About this repository

I decided to upload all my RL task demo here, include
1. Project code written while learning
2. Code written for some competition
3. Anything about RL task... I don‘t know
Anyway, I hope every project here is complete, and can be run or train directly to solve an individual RL task
The project name will follow this format: [env_name] task_name (method_name/method_type)

Demo List

1. [JiDi_platform] competition-olympics-running (Rule-based)

Project type: A recurrence project for an RL competition on JiDi AI platform
Raw Champion code: Luanshaotong/Competition_Olympics-Running
Detailed description: RL 实践（0）—— 及第平台辛丑年冬赛季【Rule-based policy】

2. [Handcraft Env] K-arms bandit (MC)

Project type: Compare the performance of four simple ways to balance exploration and exploitation in K-arms bandit environment, include
1. $\epsilon$-greedy
2. Decaying $\epsilon$-greedy
3. Upper confidence bound (UCB)
4. Thompson sampling
note that K-arms bandit environment is a simplified version of RL paradigm without state transform
Detailed description: RL 实践（1）—— 多臂赌博机

3. [Handcraft Env] Jack's Car Rental (Policy Iteration & Value Iteration)

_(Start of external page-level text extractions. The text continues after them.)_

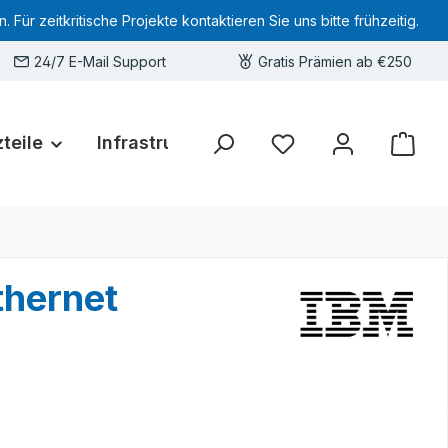
 zeitkritische Projekte kontaktieren Sie uns bitte frühzeitig.
24/7 E-Mail Support
Gratis Prämien ab €250
teile
Infrastruktur
Hardware-Deals
Sie haben 0 Produkte 
thernet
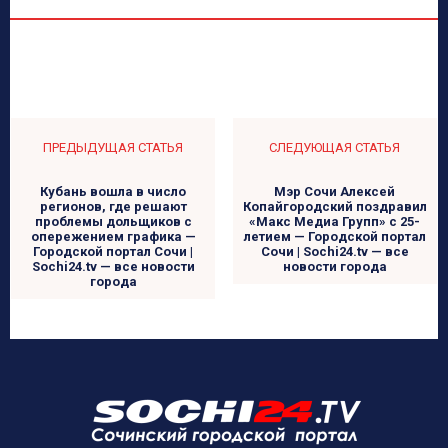
ПРЕДЫДУЩАЯ СТАТЬЯ
СЛЕДУЮЩАЯ СТАТЬЯ
Кубань вошла в число
Мэр Сочи Алексей
регионов, где решают
Копайгородский поздравил
проблемы дольщиков с
«Макс Медиа Групп» с 25-
опережением графика —
летием — Городской портал
Городской портал Сочи |
Сочи | Sochi24.tv — все
Sochi24.tv — все новости
новости города
города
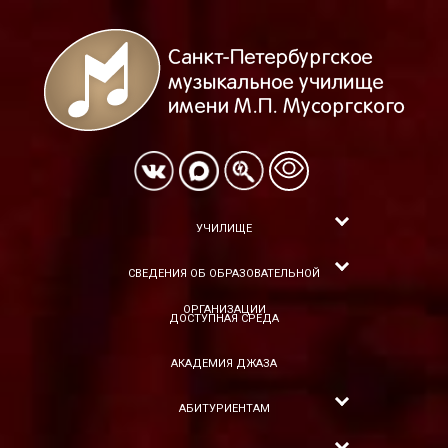
УЧИЛИЩЕ
СВЕДЕНИЯ ОБ ОБРАЗОВАТЕЛЬНОЙ
ОРГАНИЗАЦИИ
ДОСТУПНАЯ СРЕДА
АКАДЕМИЯ ДЖАЗА
АБИТУРИЕНТАМ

Project type: Implement an example of 《Reinforcement Learning An Introduction》with GUI
Detailed description: RL 实践（2）—— 杰克租车问题【策略迭代 & 价值迭代】

4_[Gym Custom] Cliff Walking (Q-Learning series and Sarsa series)

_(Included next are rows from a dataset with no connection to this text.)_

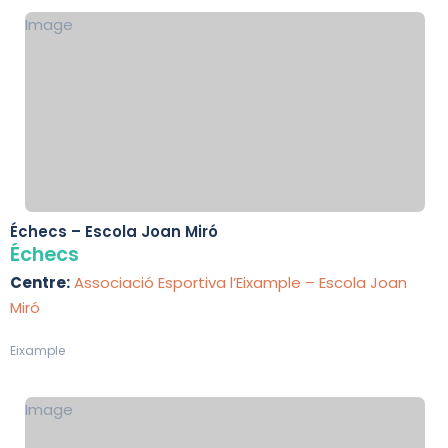
Image
Échecs – Escola Joan Miró
Échecs
Centre:
Associació Esportiva l’Eixample – Escola Joan
Miró
Eixample
Image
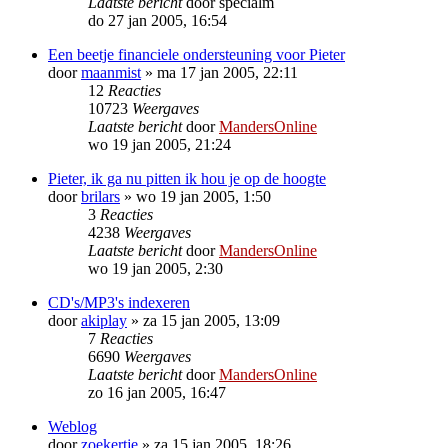
Laatste bericht
door
specialm
do 27 jan 2005, 16:54
Een beetje financiele ondersteuning voor Pieter
door
maanmist
»
ma 17 jan 2005, 22:11
12
Reacties
10723
Weergaves
Laatste bericht
door
MandersOnline
wo 19 jan 2005, 21:24
Pieter, ik ga nu pitten ik hou je op de hoogte
door
brilars
»
wo 19 jan 2005, 1:50
3
Reacties
4238
Weergaves
Laatste bericht
door
MandersOnline
wo 19 jan 2005, 2:30
CD's/MP3's indexeren
door
akiplay
»
za 15 jan 2005, 13:09
7
Reacties
6690
Weergaves
Laatste bericht
door
MandersOnline
zo 16 jan 2005, 16:47
Weblog
door
zoekertje
»
za 15 jan 2005, 18:26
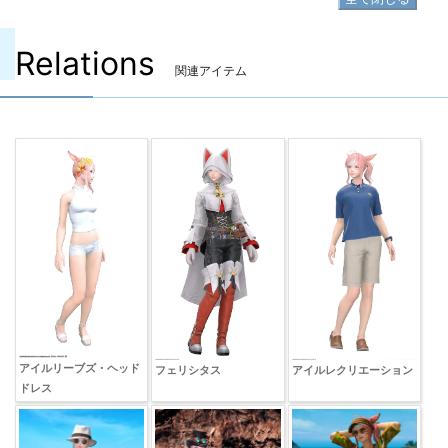
Relations
関連アイテム
アイルリーブズ・ヘッド
フェリシタス
アイルレクリエーション
ドレス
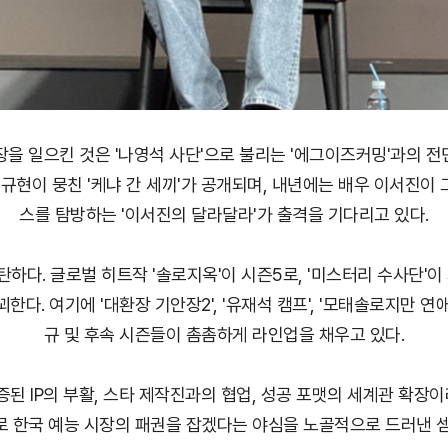
장을 일으킨 것은 '나영석 사단'으로 불리는 '에그이즈커밍'과의 전면
 규현이 뭉친 '케냐 간 세끼'가 공개되며, 내년에는 배우 이서진이 그
스를 탐방하는 '이서진의 달라달라'가 출격을 기다리고 있다.
탄하다. 글로벌 히트작 '솔로지옥'이 시즌5로, '미스터리 수사단'이
한다. 여기에 '대환장 기안장2', '유재석 캠프', '모태솔로지만 연애
규 및 후속 시즌들이 촘촘하게 라인업을 채우고 있다.
된 IP의 부활, 스타 제작진과의 협업, 성공 포맷의 세계관 확장이
로 한국 예능 시장의 패권을 잡겠다는 야심을 노골적으로 드러낸 셈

Project type: Compare the performance of a series of tabular RL algorithm, include
1. Sarsa
2. Expected Sarsa
3. N-step Sarsa
4. N-step Tree Backup
5. Q-Learning
6. Double Q-Learning
Brief introduction: The experiment was conducted in a custom Cliff Walking environment based on gym. As you can see, there are two test files were written for each algorithm：
1. The code whose filename start with RL_ are used to show the convergence process, there will be a env UI and the agent will be trained with a single random seed
2. The code whose filename start with Performance_ are used to record the performance of the algorithm, the agent will be trained with three different random seed, and the average return curve will be save in "data" folder as .npy file. Once the curve data saved, you can run Performance_compare.py to load them and generate compare figure like
Detailed description: RL 实践（3）—— 悬崖漫步【QLearning & Sarsa & 各种变体】

5_[Gym Custom] Rolling Ball (DQN & Double DQN & Dueling DQN)

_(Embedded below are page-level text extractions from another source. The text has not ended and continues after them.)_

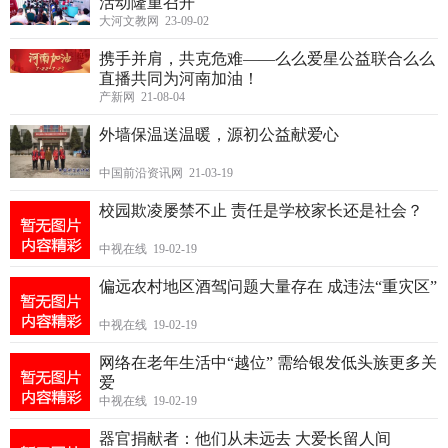
活动隆重召开
大河文教网 23-09-02
携手并肩，共克危难——么么爱星公益联合么么
直播共同为河南加油！
产新网 21-08-04
外墙保温送温暖，源初公益献爱心
中国前沿资讯网 21-03-19
校园欺凌屡禁不止 责任是学校家长还是社会？
中视在线 19-02-19
偏远农村地区酒驾问题大量存在 成违法“重灾区”
中视在线 19-02-19
网络在老年生活中“越位” 需给银发低头族更多关
爱
中视在线 19-02-19
器官捐献者：他们从未远去 大爱长留人间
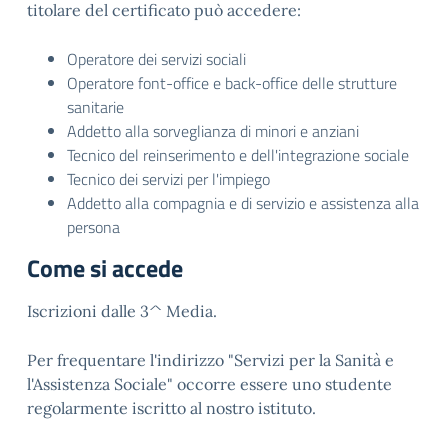
titolare del certificato può accedere:
Operatore dei servizi sociali
Operatore font-office e back-office delle strutture
sanitarie
Addetto alla sorveglianza di minori e anziani
Tecnico del reinserimento e dell'integrazione sociale
Tecnico dei servizi per l'impiego
Addetto alla compagnia e di servizio e assistenza alla
persona
Come si accede
Iscrizioni dalle 3^ Media.
Per frequentare l'indirizzo "Servizi per la Sanità e
l'Assistenza Sociale" occorre essere uno studente
regolarmente iscritto al nostro istituto.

Project type: Compare the performance of DQN, Double DQN and Dueling DQN
Brief introduction: The experiment was conducted in a custom Rolling-Ball environment based on gym. The Rolling-Ball environment is kind of like Maze2d environment. Imagine a rolling ball on a two-dimensional plane, applying horizontal and vertical forces to it, the ball will move under the action of acceleration. When the ball hits the edge of the plane, it will have a fully elastic collision, and we want the ball to reach the target position as soon as possible under the action of the force
Detailed description: RL 实践（4）—— 二维滚球环境【DQN & Double DQN & Dueling DQN】

6_[Gym Custom] Rolling Ball (REINFORCE and Actor-Critic)

Project type: Compare the performance of REINFORCE and Actor-Critic, which are two simplest policy gradient RL methods
Brief introduction: The experiment was conducted in a custom Rolling-Ball environment based on gym. The Rolling-Ball environment is kind of like Maze2d environment. Imagine a rolling ball on a two-dimensional plane, applying horizontal and vertical forces to it, the ball will move under the action of acceleration. When the ball hits the edge of the plane, it will have a fully elastic collision, and we want the ball to reach the target position as soon as possible under the action of the force
Detailed description: RL 实践（5）—— 二维滚球环境【REINFORCE & Actor-Critic】

7_[Gym] CartPole-V0 (REINFORCE with baseline and A2C)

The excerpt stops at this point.